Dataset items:
○ ○ ○ ○ ○ ○ ○

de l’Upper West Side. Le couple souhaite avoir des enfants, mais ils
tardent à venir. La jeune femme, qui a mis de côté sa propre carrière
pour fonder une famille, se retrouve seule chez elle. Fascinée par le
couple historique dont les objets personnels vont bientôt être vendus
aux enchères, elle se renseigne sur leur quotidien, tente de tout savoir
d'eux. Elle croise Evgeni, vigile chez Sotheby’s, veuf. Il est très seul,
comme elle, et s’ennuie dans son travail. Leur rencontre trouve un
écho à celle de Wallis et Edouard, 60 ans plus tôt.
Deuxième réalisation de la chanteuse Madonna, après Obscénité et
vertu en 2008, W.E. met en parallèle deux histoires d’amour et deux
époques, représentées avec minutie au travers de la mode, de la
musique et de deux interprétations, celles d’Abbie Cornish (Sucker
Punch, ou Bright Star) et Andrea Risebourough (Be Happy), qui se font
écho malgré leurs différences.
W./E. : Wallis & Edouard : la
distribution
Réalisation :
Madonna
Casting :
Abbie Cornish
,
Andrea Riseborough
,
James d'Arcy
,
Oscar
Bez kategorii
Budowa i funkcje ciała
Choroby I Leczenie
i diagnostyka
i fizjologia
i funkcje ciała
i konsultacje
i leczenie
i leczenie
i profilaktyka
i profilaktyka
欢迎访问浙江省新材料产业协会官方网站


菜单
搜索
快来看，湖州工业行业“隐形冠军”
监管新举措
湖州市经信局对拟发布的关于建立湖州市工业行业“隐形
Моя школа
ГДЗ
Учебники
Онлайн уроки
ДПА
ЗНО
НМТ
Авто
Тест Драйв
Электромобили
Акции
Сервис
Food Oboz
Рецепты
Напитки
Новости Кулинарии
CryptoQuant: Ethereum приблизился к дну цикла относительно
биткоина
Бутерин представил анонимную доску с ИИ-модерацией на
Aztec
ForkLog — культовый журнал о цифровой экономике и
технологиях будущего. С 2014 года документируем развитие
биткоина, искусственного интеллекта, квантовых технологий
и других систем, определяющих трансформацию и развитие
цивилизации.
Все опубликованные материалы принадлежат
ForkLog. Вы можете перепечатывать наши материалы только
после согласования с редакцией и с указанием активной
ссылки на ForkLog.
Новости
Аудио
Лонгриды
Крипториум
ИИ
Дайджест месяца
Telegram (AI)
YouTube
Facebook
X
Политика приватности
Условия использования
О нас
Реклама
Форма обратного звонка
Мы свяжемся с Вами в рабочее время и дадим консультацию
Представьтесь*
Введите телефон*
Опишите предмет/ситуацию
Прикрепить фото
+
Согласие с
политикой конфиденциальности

○ ○ ○ ○ ○ ○ ○

WORK INSTRUCTIONS
Transcribe the lines above between the line holding "Бутерин представил анонимную" and the line holding "цивилизации.", inclusive, exactly as they stand and with nothing added.

EXPECTED OUTPUT
Бутерин представил анонимную доску с ИИ-модерацией на
Aztec
ForkLog — культовый журнал о цифровой экономике и
технологиях будущего. С 2014 года документируем развитие
биткоина, искусственного интеллекта, квантовых технологий
и других систем, определяющих трансформацию и развитие
цивилизации.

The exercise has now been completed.